Paper No. 2
Presentation Time: 1:20 PM


CRAMER, Bradley D., Department of Earth and Environmental Sciences, University of Iowa, 121 Trowbridge Hall, Iowa City, IA 52242 and HASIUK, Franciszek, Geological and Atmospheric Sciences, Iowa State Unversity, 253 Science I, Ames, IA 50011,

The development of marine plankton large enough to sink to the deep ocean during the Proterozoic Eon linked, for the first time, the oxygenation state of the deep ocean with the global carbon cycle. Prior to the development of marine plankton with sufficient ballast to sink to the bottom of the ocean, the oxygenation state of the deep ocean was a comparatively insignificant component of the global carbon cycle, but afterwards it became a sink for organic carbon being exported from the surface ocean (and atmosphere) with no pathway for recycling that carbon aside from subduction-related volcanism. Current estimates of the timing of this development suggest that by the start of the Neoproterozoic Era, plankton with sufficient ballast to sink to the bottom were commonplace and that the oceanic ‘biological pump’ was fully active.

The development of an oxygenated atmosphere, although linked to the production of oxygen by the plankton, took considerably longer and levels of atmospheric oxygen remained considerably below Present Atmospheric Level (PAL) throughout the Proterozoic Eon. Lower levels of atmospheric oxygen impacted the oxygenation state of the deep ocean throughout the Proterozoic and current estimates suggest that the deep ocean was likely anoxic/euxinic during most, if not all of, the Protoerozoic.

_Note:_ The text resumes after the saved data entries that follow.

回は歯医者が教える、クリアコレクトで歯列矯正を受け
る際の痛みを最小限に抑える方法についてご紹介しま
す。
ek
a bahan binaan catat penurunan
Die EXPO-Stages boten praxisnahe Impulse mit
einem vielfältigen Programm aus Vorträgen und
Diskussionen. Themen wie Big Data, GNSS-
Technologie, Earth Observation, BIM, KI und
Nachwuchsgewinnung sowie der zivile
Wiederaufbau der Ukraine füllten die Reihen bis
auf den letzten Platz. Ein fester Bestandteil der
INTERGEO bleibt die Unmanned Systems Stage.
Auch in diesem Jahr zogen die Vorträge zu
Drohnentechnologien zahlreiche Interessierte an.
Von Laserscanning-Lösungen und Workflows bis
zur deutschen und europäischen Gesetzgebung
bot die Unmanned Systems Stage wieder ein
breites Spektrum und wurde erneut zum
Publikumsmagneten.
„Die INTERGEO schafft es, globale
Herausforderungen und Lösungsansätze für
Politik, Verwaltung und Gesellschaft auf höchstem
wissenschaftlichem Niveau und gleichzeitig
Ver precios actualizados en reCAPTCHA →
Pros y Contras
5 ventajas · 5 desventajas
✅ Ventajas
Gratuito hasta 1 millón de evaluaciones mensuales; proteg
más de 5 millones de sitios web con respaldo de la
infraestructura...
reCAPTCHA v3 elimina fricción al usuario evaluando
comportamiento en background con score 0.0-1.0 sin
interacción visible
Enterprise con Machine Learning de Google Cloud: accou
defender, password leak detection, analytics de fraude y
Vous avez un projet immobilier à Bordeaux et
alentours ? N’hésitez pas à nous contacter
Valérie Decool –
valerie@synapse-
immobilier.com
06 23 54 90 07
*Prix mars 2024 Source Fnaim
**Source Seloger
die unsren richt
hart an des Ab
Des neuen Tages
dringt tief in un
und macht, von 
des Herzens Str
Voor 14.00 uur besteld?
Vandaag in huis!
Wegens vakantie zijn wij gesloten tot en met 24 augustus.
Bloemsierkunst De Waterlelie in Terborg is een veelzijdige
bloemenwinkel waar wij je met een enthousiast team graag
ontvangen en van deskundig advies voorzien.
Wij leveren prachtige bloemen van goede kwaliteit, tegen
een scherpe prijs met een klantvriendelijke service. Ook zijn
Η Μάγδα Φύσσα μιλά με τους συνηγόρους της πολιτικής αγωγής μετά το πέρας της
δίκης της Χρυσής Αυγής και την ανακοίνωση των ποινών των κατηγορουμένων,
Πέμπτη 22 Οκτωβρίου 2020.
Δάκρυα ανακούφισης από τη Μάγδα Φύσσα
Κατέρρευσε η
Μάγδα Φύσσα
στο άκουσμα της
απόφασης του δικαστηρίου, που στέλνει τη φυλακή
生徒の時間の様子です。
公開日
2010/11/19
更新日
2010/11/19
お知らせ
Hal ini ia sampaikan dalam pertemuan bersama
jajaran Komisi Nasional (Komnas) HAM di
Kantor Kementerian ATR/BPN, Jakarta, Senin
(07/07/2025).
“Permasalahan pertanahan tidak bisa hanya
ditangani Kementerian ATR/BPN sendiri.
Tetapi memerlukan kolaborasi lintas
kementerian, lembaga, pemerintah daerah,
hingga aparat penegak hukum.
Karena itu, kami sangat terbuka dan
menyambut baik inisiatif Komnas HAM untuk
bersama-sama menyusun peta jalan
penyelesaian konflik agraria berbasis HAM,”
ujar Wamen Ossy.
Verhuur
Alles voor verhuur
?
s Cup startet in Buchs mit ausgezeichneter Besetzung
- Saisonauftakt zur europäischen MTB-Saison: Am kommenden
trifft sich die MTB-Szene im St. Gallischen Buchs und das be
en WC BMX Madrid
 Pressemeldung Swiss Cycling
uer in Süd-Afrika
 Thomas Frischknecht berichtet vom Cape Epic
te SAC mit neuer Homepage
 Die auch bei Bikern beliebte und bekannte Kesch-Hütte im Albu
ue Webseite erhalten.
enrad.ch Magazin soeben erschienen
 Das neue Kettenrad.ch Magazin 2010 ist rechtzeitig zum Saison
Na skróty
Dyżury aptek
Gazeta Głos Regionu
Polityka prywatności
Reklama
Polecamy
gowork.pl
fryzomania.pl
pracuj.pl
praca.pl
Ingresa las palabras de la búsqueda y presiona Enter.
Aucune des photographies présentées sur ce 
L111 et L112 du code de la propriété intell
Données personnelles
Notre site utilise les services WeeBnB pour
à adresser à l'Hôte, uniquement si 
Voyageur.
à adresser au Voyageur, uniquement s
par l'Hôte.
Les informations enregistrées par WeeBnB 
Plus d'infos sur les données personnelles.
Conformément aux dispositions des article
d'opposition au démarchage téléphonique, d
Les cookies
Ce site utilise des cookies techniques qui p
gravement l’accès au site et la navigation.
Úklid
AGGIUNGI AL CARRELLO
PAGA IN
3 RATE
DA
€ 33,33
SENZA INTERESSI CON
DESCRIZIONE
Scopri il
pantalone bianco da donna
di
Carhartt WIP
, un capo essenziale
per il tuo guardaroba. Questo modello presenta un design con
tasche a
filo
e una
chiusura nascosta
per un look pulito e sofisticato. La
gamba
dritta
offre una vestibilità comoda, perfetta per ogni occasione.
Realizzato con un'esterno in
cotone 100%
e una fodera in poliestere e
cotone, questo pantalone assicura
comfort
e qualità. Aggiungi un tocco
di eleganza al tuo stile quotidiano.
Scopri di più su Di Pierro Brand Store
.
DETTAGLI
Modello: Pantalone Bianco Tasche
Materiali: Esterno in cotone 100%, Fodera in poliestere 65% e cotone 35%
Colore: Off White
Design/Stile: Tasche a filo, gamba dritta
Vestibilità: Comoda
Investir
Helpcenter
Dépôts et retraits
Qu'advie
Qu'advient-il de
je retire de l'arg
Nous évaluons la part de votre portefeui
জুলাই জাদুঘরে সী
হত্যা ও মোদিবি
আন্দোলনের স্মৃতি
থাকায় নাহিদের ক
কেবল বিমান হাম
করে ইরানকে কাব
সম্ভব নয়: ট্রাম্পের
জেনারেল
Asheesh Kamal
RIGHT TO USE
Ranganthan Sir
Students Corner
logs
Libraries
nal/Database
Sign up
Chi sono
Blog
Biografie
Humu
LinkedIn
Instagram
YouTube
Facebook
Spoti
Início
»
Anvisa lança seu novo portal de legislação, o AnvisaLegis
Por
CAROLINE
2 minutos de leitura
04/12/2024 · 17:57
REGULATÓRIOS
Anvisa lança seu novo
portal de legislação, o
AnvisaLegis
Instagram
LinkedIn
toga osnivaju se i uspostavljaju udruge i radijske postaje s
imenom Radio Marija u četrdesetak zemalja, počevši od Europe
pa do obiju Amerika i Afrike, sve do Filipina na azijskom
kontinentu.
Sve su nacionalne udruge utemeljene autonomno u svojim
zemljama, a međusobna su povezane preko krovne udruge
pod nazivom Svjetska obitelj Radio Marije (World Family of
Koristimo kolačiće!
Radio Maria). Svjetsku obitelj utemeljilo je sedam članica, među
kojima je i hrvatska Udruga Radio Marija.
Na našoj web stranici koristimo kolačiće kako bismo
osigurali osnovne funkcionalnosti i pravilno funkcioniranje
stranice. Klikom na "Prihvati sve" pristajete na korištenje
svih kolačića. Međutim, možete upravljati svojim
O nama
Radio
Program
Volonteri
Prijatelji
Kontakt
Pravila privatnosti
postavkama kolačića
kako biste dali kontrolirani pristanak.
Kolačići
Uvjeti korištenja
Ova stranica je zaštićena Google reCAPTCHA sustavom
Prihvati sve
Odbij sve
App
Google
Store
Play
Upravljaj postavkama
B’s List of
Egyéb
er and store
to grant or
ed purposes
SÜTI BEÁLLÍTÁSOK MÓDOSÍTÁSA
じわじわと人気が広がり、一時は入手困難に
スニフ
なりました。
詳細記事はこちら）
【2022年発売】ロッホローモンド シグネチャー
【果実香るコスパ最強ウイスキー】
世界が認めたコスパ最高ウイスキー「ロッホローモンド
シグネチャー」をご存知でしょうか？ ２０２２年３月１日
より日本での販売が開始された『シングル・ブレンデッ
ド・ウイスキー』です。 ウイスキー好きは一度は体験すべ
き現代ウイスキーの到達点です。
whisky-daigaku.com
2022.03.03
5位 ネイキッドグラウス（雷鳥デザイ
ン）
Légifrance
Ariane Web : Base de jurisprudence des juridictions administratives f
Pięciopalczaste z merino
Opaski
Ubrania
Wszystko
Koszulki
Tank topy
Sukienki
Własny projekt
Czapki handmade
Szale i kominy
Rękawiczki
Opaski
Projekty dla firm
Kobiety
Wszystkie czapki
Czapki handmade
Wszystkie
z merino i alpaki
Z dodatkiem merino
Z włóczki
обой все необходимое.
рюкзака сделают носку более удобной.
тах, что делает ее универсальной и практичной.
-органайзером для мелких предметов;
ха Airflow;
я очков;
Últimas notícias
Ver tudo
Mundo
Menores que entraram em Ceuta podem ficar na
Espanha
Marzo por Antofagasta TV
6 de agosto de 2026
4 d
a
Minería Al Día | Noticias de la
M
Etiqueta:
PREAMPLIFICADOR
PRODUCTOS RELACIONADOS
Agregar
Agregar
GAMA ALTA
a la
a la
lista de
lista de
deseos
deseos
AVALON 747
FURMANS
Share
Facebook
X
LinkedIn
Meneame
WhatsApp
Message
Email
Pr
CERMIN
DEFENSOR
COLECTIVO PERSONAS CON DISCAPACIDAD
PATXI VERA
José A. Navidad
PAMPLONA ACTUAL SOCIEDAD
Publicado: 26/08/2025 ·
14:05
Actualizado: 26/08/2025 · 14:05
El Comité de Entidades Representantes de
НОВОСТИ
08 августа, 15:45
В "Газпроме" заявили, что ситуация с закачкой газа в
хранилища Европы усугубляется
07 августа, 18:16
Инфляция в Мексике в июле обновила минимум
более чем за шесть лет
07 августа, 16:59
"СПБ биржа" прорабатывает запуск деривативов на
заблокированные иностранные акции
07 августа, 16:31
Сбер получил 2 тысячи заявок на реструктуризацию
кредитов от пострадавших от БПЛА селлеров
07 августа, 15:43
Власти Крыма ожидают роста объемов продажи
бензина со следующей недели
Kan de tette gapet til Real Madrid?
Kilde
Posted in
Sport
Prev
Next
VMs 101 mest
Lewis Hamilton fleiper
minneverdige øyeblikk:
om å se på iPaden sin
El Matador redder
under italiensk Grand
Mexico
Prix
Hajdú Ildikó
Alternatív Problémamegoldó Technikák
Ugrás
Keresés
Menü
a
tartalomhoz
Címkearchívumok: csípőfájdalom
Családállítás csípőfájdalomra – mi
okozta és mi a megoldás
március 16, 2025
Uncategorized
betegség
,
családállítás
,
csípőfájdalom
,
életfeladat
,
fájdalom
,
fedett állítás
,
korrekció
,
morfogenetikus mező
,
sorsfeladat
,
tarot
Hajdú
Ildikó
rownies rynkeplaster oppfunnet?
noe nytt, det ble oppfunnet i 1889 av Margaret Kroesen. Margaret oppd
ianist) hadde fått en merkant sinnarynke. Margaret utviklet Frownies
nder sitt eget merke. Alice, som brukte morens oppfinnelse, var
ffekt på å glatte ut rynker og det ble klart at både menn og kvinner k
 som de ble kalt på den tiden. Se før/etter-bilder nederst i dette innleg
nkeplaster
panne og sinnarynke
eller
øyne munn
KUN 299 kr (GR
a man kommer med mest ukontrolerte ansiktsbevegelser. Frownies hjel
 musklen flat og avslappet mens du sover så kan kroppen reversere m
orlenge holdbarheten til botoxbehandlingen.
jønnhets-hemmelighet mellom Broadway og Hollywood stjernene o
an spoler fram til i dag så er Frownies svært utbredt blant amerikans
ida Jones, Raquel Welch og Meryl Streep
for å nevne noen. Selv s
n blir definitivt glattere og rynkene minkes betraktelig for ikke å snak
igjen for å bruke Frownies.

If a low- or no-oxygen deep ocean allowed a constant loss of carbon to the deep ocean sediment reservoir that could not be recycled back into the ocean-atmosphere system. The net result of this would be a runaway draw down of atmospheric CO2 that could not be countered through actions of the oceanic component of the global carbon cycle. The only component of the global carbon cycle remaining to counteract this runaway cooling would be the silicate weathering cycle and its long-term control on atmospheric CO2. Therefore, we suggest that widespread glaciation (i.e. Snowball Earth) is likely a mandatory restorative mechanism for global atmospheric CO2 levels during the time between the development of ballasted organic matter and the development of a fully oxygenated atmosphere.